If you don't use a declared argument to a function in the function's body, give only the argument's type but not its name in the definition signature, e.g.,
```
        int main (int, char *[])
        {
          // Rest of the definition of main ...

          return 0;
        }
        
```
Use smart pointers (such as auto_ptr) whenever possible, in preference to using new and delete directly.

C. Program Style and Documentation

Problems with program style and documentation usually result in only minor deductions during grading, but even minor deductions can add up quickly if there are a lot of them. In the longer term, practicing a consistent and high quality programming style will make your code more accessible to others, which is essential in team programming environments.

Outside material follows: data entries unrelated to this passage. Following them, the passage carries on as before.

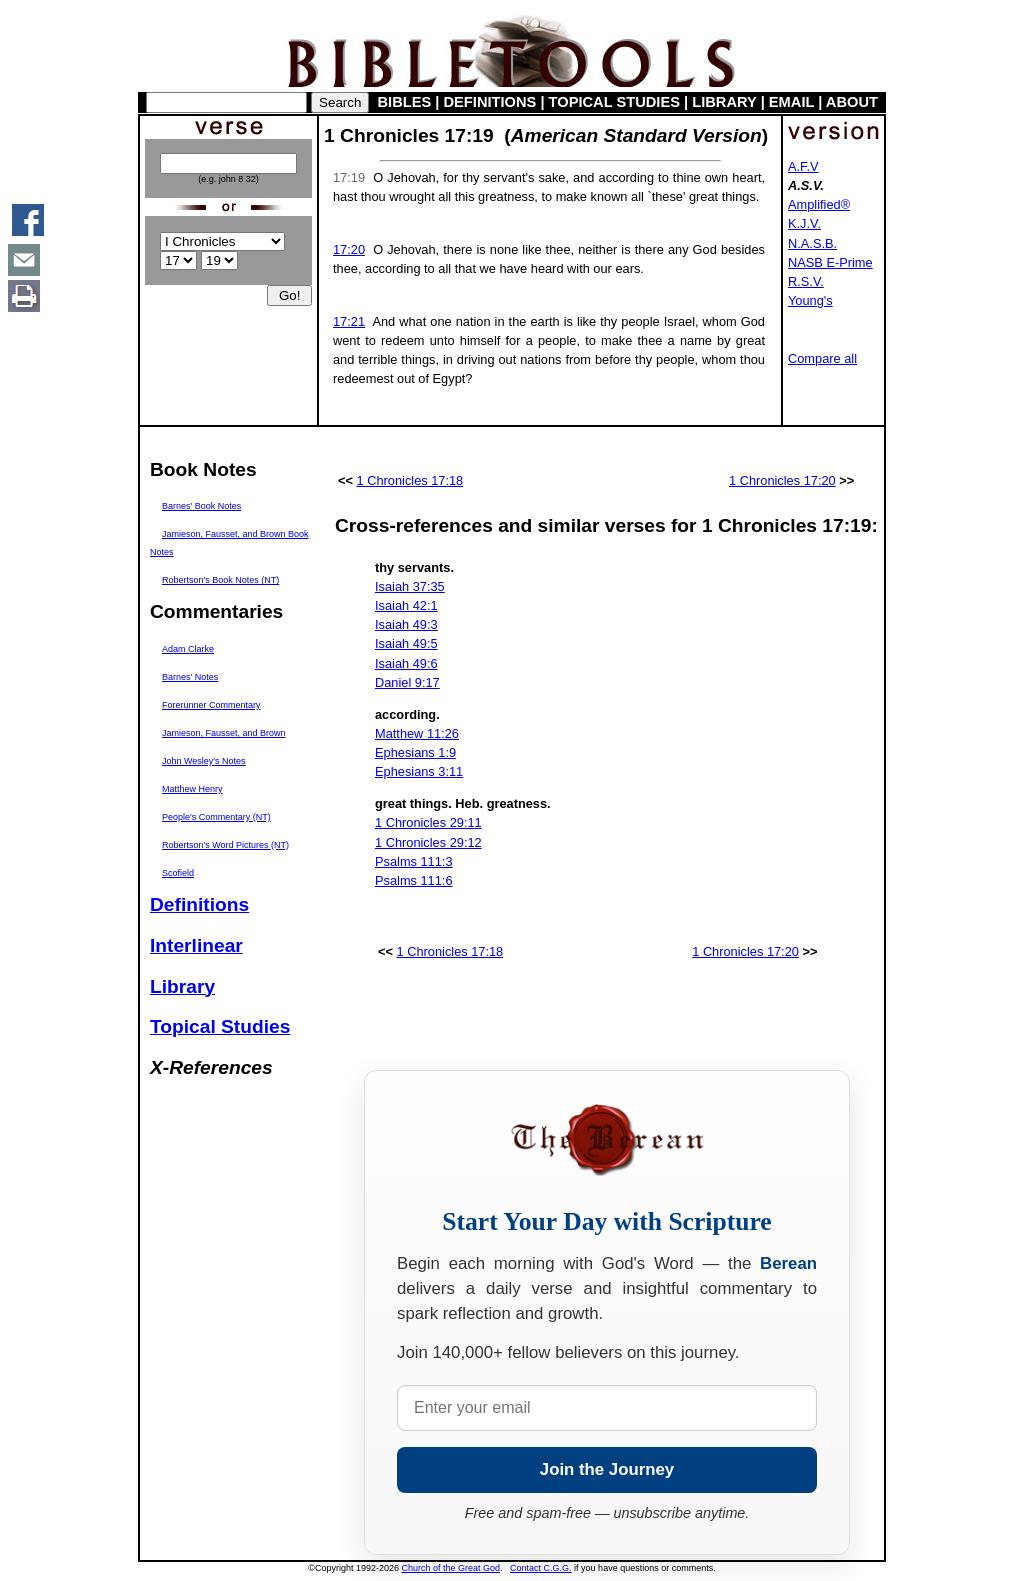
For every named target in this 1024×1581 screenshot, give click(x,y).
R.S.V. (806, 281)
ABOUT (852, 102)
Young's (810, 300)
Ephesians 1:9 (415, 752)
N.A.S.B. (812, 243)
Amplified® (819, 204)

Always put a comment at the start of each source or header file, with (1) the name of the file, (2) the names and e-mail addresses of the authors of the code in that file (for this course it will only be you), and (3) a brief summary of what the file contains (for example, "(Lab 0) definitions for the namehash program, which computes a simple hash value based on program argument strings.")
Use comments and whitespace generously. Comments should summarize what each non-trivial section of code does, and indicate why you designed it the way you did.
Avoid leaving "commented out" code fragments in submitted code - remove these or use conditional compilation to compile them in/out (by default they should be compiled out).
Avoid commenting things that are already fairly obvious from the code (e.g., begin and end of a method).
Always give a pointer (or size) arithmetic formula a comment explaining it: in general any non-obvious code should have a comment giving an intuition of what it does in general terms (and even better explaining why or how it does it that way).
Avoid unnecessarily cramping symbols or lines together, reducing readability (use lots of whitespace: it's free!)
for, if, switch, and while statements should have a space after the respective control keyword, as in:
```
        for (unsigned int i = 0; i < count; ++i)
           ++total;
      
```
Avoid using hard coded constants like 7: instead use an appropriately named constant variable (or if absolutely necessary a precompiler constant) like
```
     static const int days_in_a_week = 7;
```
Avoid including widely used character sequences (e.g., "Error") in a source or header file name, to make your code files easier to work with on different platforms and in different development environments. For example, GNU Make's error messages start with "Error", and so it's much easier to search for errors if filenames don't contain "Error".